First thing you will need is the right syntax for RSolve (note, RSolve, not Rsolve: Mathematica is case-sensitive). Here is the general case for the code you attempted:
RSolve[{x[1 + n] == b[1 + n] + \[Lambda] x[n],
b[1 + n] == \[Alpha] b[n]}, {x[n], b[n]}, n]
which gives the general solution:
{b[n] -> \[Alpha]^n C[1],
x[n] -> \[Lambda]^
n C[2] + (\[Alpha] (\[Alpha]^n - \[Lambda]^n) C[
1] UnitStep[-1 + n])/(\[Alpha] - \[Lambda])}
Or another way to do it in order to have parameters for x[0] and b[0] might be like this
RSolve[{x[1 + n] == b[1 + n] + \[Lambda] x[n],
b[1 + n] == \[Alpha] b[n], x[0] == x0, b[0] == b0}, {x[n], b[n]}, n]
which provides the explicit values for the constants C[1] and C[2] in the earlier case in the result:
{b[n] -> b0 \[Alpha]^n,
x[n] -> (-x0 \[Alpha] \[Lambda]^n + x0 \[Lambda]^(1 + n) -
b0 \[Alpha]^(1 + n) UnitStep[-1 + n] +
b0 \[Alpha] \[Lambda]^n UnitStep[-1 + n])/(-\[Alpha] + \[Lambda])}
If you want this in terms of [Lambda]=1+r, then all you need to do is perform that substitution using ReplaceAll
. But perhaps it'd have been easier to use [Lambda]=1+r explicitly in the original expression:
RSolve[{x[1 + n] == b[1 + n] + (1 + r) x[n],
b[1 + n] == \[Alpha] b[n], x[0] == x0, b[0] == b0}, {x[n], b[n]}, n]

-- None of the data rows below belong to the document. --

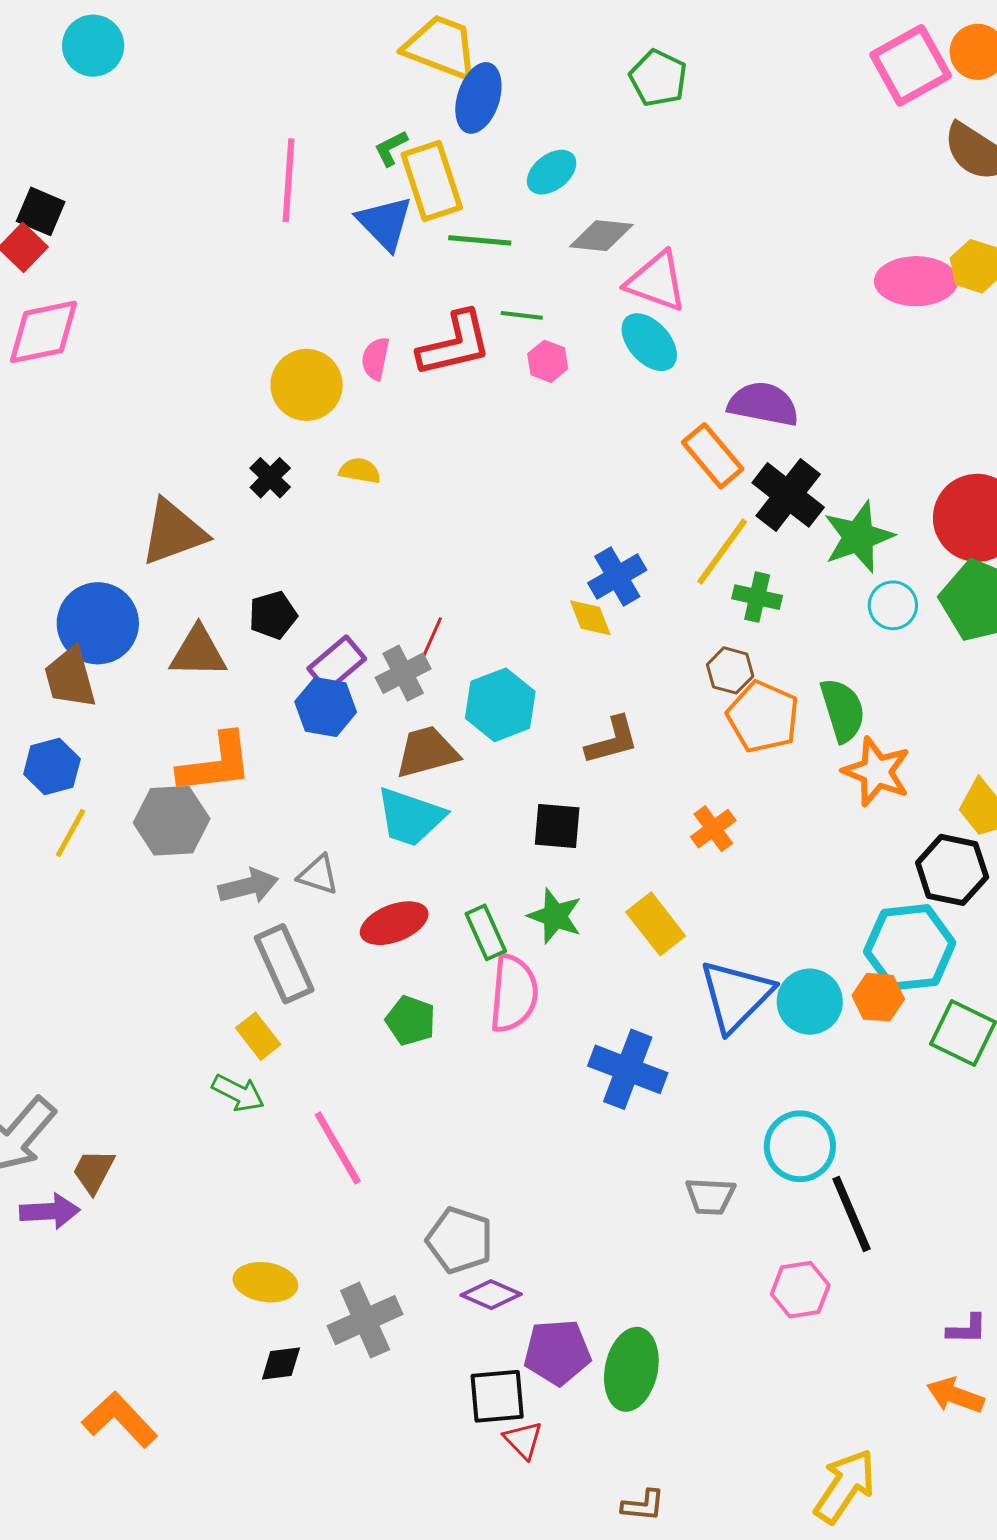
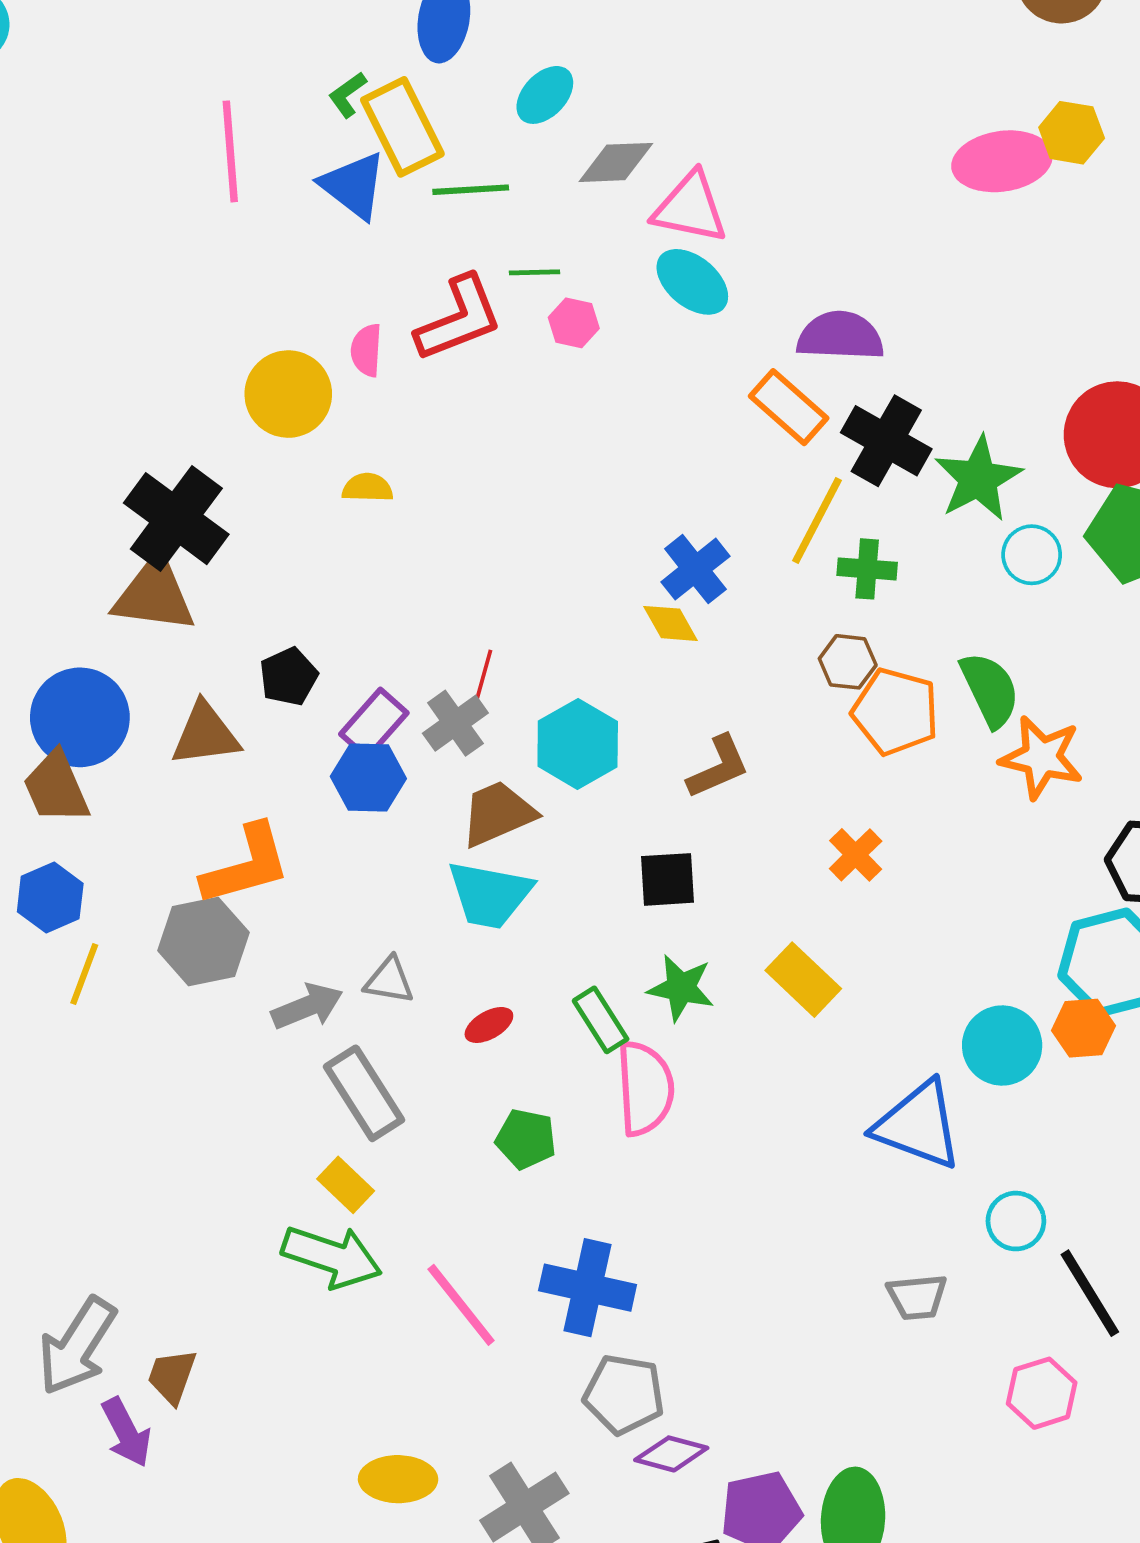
black cross: (270, 478) -> (176, 519), moved, size x2.0
brown triangle: (173, 532) -> (154, 595), turned 36
red ellipse: (394, 923) -> (489, 1025), size x0.6
blue triangle: (736, 996) -> (918, 1125), moved, turned -46
blue cross: (628, 1069) -> (588, 1288), moved
green arrow: (238, 1093) -> (332, 1257), size x1.5
cyan circle: (800, 1146) -> (1016, 1221), size x0.7
purple arrow: (50, 1211) -> (126, 1432), turned 74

Ok, given this, all you need to do to create an interactive solution would be to make use of Manipulate
. Here is a crude example--you can use this and the above to get started learning about these things, and the very best resource is to use the Documentation Center, starting with the simplest examples and working your way up.
Manipulate[
Grid[{{x[n],
N[1/(1 +
r - \[Alpha]) ((1 + r)^n x0 +
r (1 + r)^n x0 - (1 + r)^n x0 \[Alpha] +
b0 (1 + r)^n \[Alpha] UnitStep[-1 + n] -
b0 \[Alpha]^(1 + n) UnitStep[-1 + n])]},
{b[n], N[b0 \[Alpha]^n]}},
Alignment -> Left, Frame -> All],
{x0, 5000, InputField},
{b0, 400, InputField},
{\[Alpha], 1, InputField},
{n, 1, InputField},
{r, 10^-10, 1 - 10^-10}
]